A Petrobras anunciou uma mudança na forma de calcular o preço do gás natural vendido às distribuidoras. O novo mecanismo, aprovado na última quarta-feira (24) e divulgado nesta terça-feira (30), foi criado para reduzir os impactos das oscilações do mercado internacional e trazer mais previsibilidade ao setor.
Pela estimativa da estatal, o reajuste previsto para 1º de agosto deverá ser de aproximadamente 6%, bem abaixo dos 22% que seriam aplicados pelo modelo anterior. A empresa ressalta que esse percentual ainda é uma estimativa.
Como funcionará a nova fórmula
Os contratos de fornecimento de gás natural continuam com reajustes trimestrais. O último ocorreu em 1º de maio, quando o preço foi elevado, em média, 19,2%.
A principal novidade é a criação de um mecanismo de proteção contra a volatilidade do mercado internacional. A nova fórmula estabelece uma espécie de piso e teto para o preço do barril Brent, referência mundial para a precificação do petróleo, reduzindo os impactos de altas repentinas.
Segundo a Petrobras, a medida permitirá suavizar os reajustes repassados às distribuidoras, oferecendo maior estabilidade aos contratos.
Adesão será voluntária
A adoção do novo modelo dependerá da decisão de cada distribuidora. As empresas interessadas deverão formalizar a mudança por meio de um aditivo aos contratos de fornecimento.
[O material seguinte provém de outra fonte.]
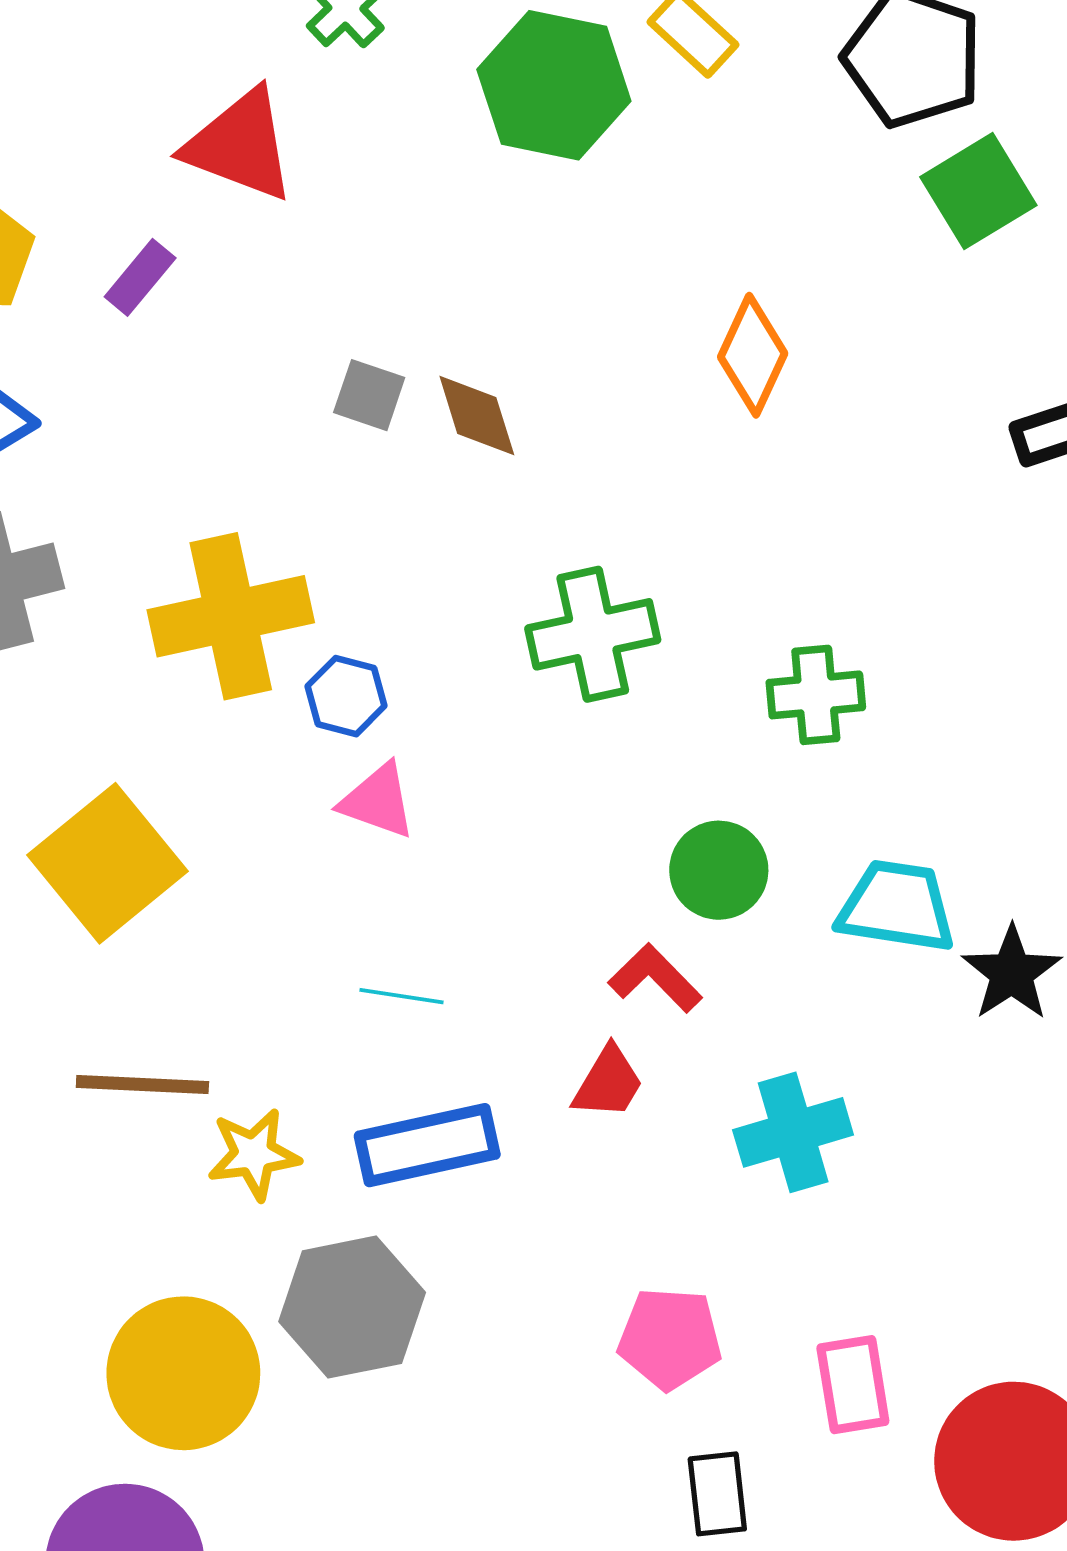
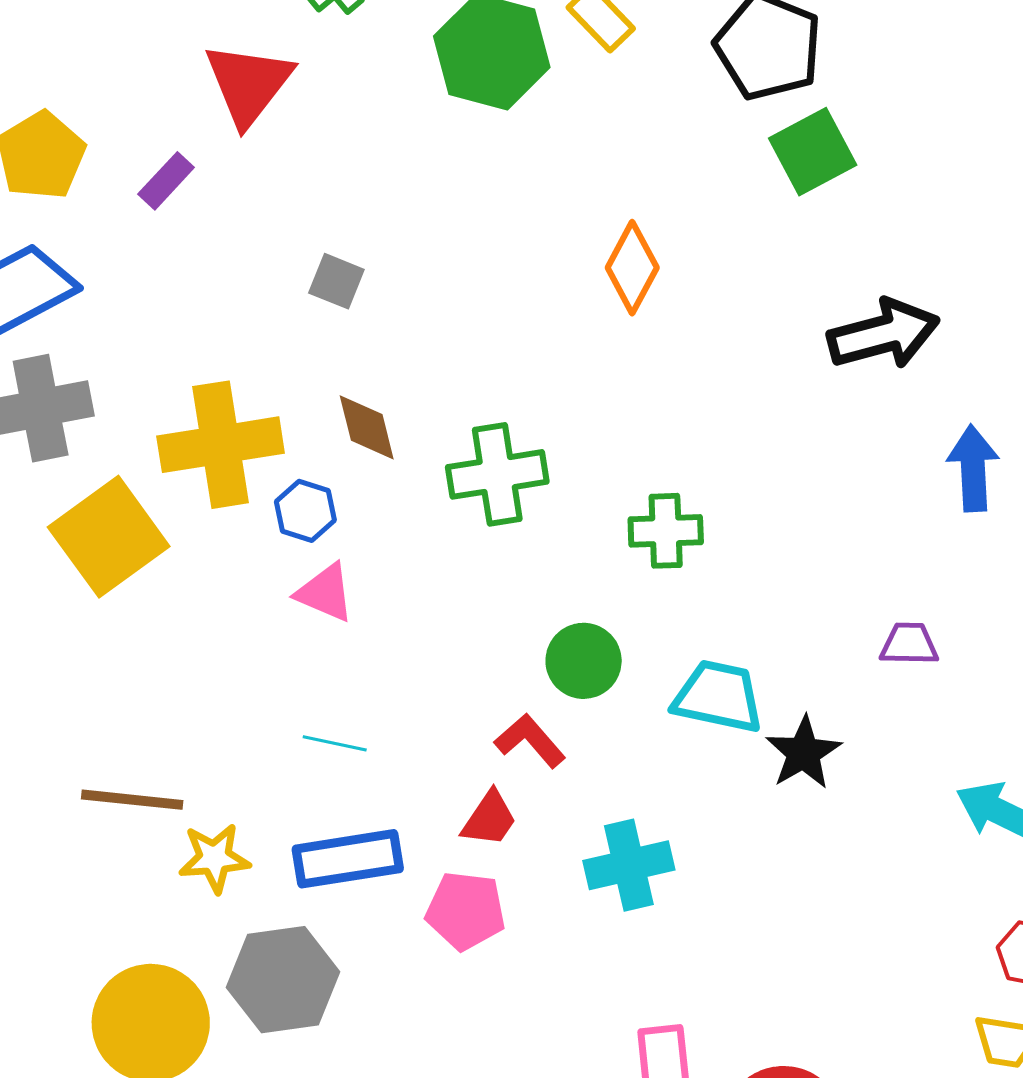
red triangle: (240, 145) -> (248, 84), turned 44
brown diamond: (477, 415) -> (367, 427), moved
yellow square: (107, 863) -> (109, 537), moved
pink pentagon: (670, 1339) -> (466, 911), moved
De acordo com a Petrobras, a iniciativa reforça sua atuação em um mercado mais competitivo e busca atender às necessidades dos clientes.
Impacto para o consumidor
A estatal destaca que o preço pago pelo consumidor final não depende apenas do valor definido pela Petrobras. Também entram na composição da tarifa os custos de transporte, tributos, margens de distribuição e comercialização.
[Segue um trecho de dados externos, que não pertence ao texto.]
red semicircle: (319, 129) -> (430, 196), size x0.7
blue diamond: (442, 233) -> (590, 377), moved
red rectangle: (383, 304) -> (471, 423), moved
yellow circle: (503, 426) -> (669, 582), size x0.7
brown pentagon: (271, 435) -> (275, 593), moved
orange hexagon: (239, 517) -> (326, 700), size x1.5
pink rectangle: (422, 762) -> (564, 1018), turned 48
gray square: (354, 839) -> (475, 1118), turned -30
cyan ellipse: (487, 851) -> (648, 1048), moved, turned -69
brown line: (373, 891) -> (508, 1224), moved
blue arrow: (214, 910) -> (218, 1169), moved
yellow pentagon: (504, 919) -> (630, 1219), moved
No caso do Gás Natural Veicular (GNV), soma-se ainda a margem dos postos de combustíveis. Além disso, as tarifas finais precisam ser aprovadas pelas agências reguladoras estaduais.
A Petrobras esclarece ainda que a mudança não afeta o gás liquefeito de petróleo (GLP), conhecido como gás de cozinha vendido em botijões.
Contexto internacional
A alteração ocorre em um cenário de forte pressão sobre os preços da energia em todo o mundo. Desde março, a guerra no Oriente Médio tem provocado impactos na cadeia global de petróleo e gás, principalmente devido às restrições no Estreito de Ormuz, rota estratégica para o comércio mundial de petróleo.
No Brasil, o governo federal também vem adotando medidas para amenizar os efeitos da alta dos combustíveis, incluindo isenções temporárias de tributos e incentivos ao setor, com o objetivo de reduzir o impacto ao consumidor final.